While I was gone, the Elk Bugle Corp folks adopted a highway. Well, it’s not exactly a highway; it’s the road up to the park boundary.
That’s the only picture I have since my batteries died after that. So I missed photos of asters, yellow wood tickseeds and outstanding Turk’s cap lily. There are still rosebay rhododendron and bee balm in bloom.
Going up the road, I met a woman with a plastic water bottle in hand, walking the dusty road. I stopped and asked her if she was OK. “There’s a whole park up there to hike in.” She said that she just wanted some time away from her family. I knew enough to move on.
The E-car was out for repairs – the second equipment malfunction. So my shift mates were at a loss on how to organize themselves. Finally two piled into a truck while Mark was on his own to watch that visitors did not get too close to an elk just on the road.

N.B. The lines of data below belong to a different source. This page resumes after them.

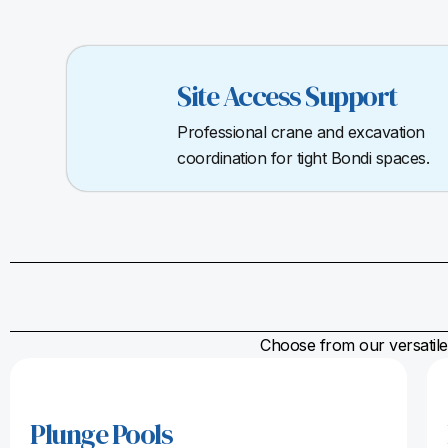
Site Access Support
Professional crane and excavation
coordination for tight Bondi spaces.
Choose from our versatile 
Plunge Pools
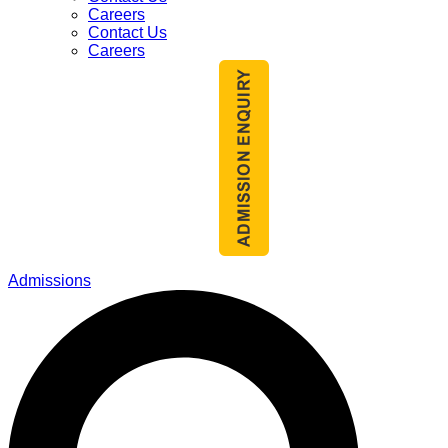
Careers
Contact Us
Careers
Admissions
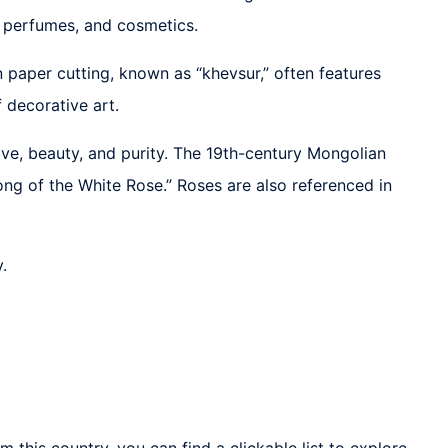
e, perfumes, and cosmetics.
an paper cutting, known as “khevsur,” often features
 decorative art.
ove, beauty, and purity. The 19th-century Mongolian
g of the White Rose.” Roses are also referenced in
.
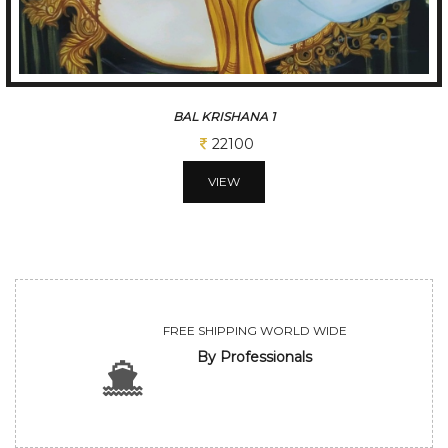
BAL KRISHANA 2
22100
VIEW
FREE SHIPPING WORLD WIDE
By Professionals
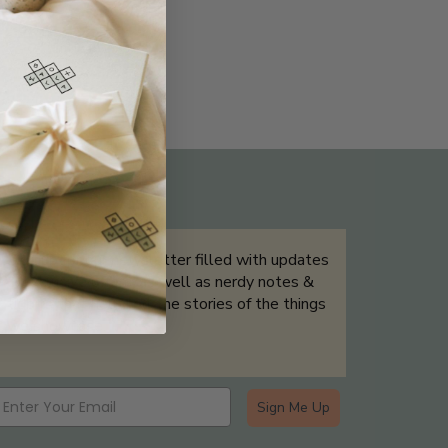
THE NOT-SO ROUTINE SKINCARE
QUIZ
Sign up for our newsletter filled with updates
& exclusive offers, as well as nerdy notes &
tidbits that help tell the stories of the things
we showcase.
Sign Me Up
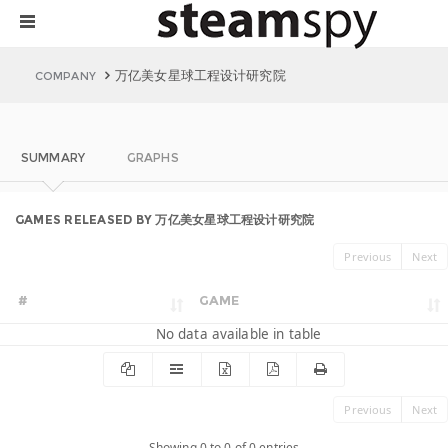
万亿美女星球工程设计研究院
COMPANY
SUMMARY
GRAPHS
GAMES RELEASED BY 万亿美女星球工程设计研究院
Previous
Next
#
GAME
No data available in table
Previous
Next
Showing 0 to 0 of 0 entries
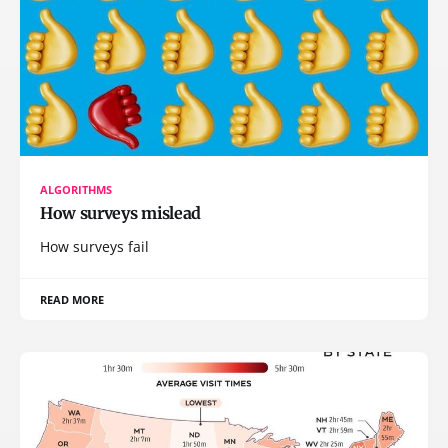
ALGORITHMS
How surveys mislead
How surveys fail
READ MORE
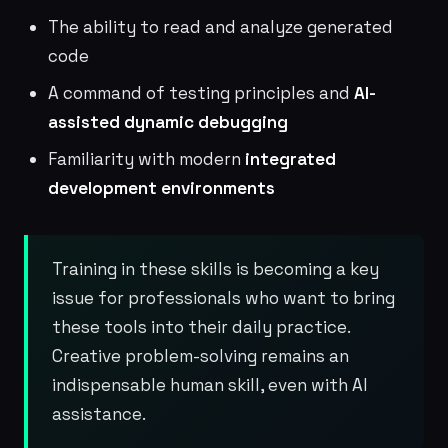
The ability to read and analyze generated
code
A command of testing principles and
AI-
assisted dynamic debugging
Familiarity with modern
integrated
development environments
Training in these skills is becoming a key
issue for professionals who want to bring
these tools into their daily practice.
Creative problem-solving remains an
indispensable human skill, even with AI
assistance.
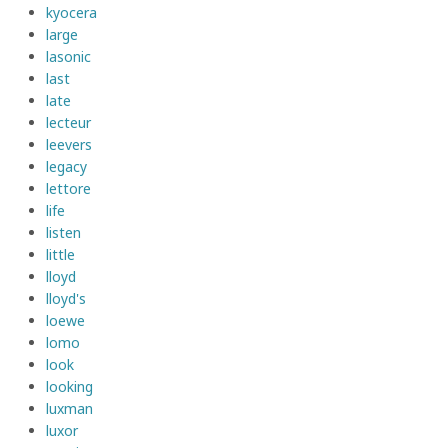
kyocera
large
lasonic
last
late
lecteur
leevers
legacy
lettore
life
listen
little
lloyd
lloyd's
loewe
lomo
look
looking
luxman
luxor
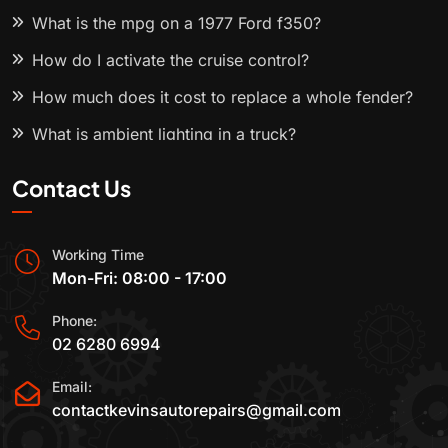
What is the mpg on a 1977 Ford f350?
How do I activate the cruise control?
How much does it cost to replace a whole fender?
What is ambient lighting in a truck?
Contact Us
Working Time
Mon-Fri: 08:00 - 17:00
Phone:
02 6280 6994
Email:
contactkevinsautorepairs@gmail.com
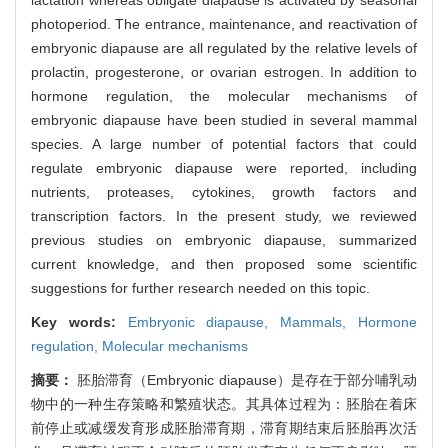
photoperiod. The entrance, maintenance, and reactivation of
embryonic diapause are all regulated by the relative levels of
prolactin, progesterone, or ovarian estrogen. In addition to
hormone regulation, the molecular mechanisms of
embryonic diapause have been studied in several mammal
species. A large number of potential factors that could
regulate embryonic diapause were reported, including
nutrients, proteases, cytokines, growth factors and
transcription factors. In the present study, we reviewed
previous studies on embryonic diapause, summarized
current knowledge, and then proposed some scientific
suggestions for further research needed on this topic.
Key words:
Embryonic diapause,
Mammals,
Hormone
regulation,
Molecular mechanisms
摘要：
胚胎滞育（Embryonic diapause）是存在于部分哺乳动
物中的一种生存策略和繁殖状态。其具体过程为：胚胎在着床
前停止或减缓发育形成胚胎滞育期，滞育期结束后胚胎再次活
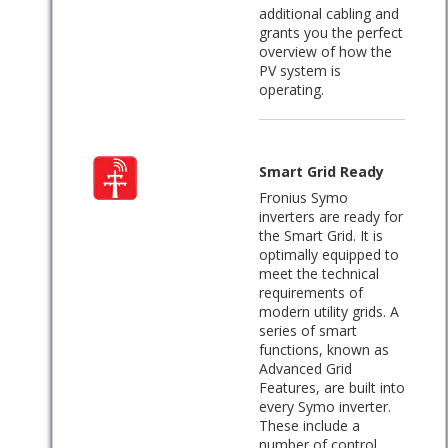
additional cabling and
grants you the perfect
overview of how the
PV system is
operating.
Smart Grid Ready
Fronius Symo
inverters are ready for
the Smart Grid. It is
optimally equipped to
meet the technical
requirements of
modern utility grids. A
series of smart
functions, known as
Advanced Grid
Features, are built into
every Symo inverter.
These include a
number of control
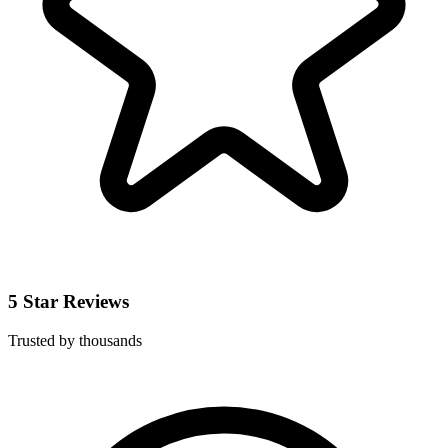
5 Star Reviews
Trusted by thousands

Based on the number of elk that was spotted, it really felt like fall. Many visitors told me that they had seen bull elk but I was skeptical. Males don’t come out until it’s almost rutting season. you know when they’re needed. But there were four in the fenced in area next to the Ranger Station. They were just sitting there, not going after the females. Yet, there are still pregnant cows. The score is – 18 calves were born so far and 15 survived.
I walked to campsite #40 and saw lots of people. I also encourage people to walk there. I’ve now updated my little photo album and tell them to take Rough Fork Trail to the Woody House and beyond.
I met three women on horseback who warned me that there was a “hunting” dog that was spooking the horses. I was ready for my first confrontation. By the time, I found the dog, it was leashed and walking with a older couple. I explained that dogs are not allowed on backcountry trails in any National Park. “But horses are?” is always the retort. Dogs are predators and give off a scent that disturbs the wildlife. Horses are not carnivores, even though they may mess up a trail.
The guy flashed me the peace sign. That was supposed to make it all OK. I escorted them out but we talked about his experience volunteering in the National Forest in Virginia. “That’s different! Dogs are allowed in the forest. We’re in a National Park.”
When I got back to the World Headquarters and signed out, I joked with Gini about my first reportable offense but she told me to report it by making a note. Gini and her husband, Pete, are the den parents of the rest of the volunteers. They live in an RV in the Cataloochee campground and live and breathe the Elk Bugle Corp.
On the way out, I saw two female elk #18 with her calf and #60 who according to Gini, lost her calf to a bear.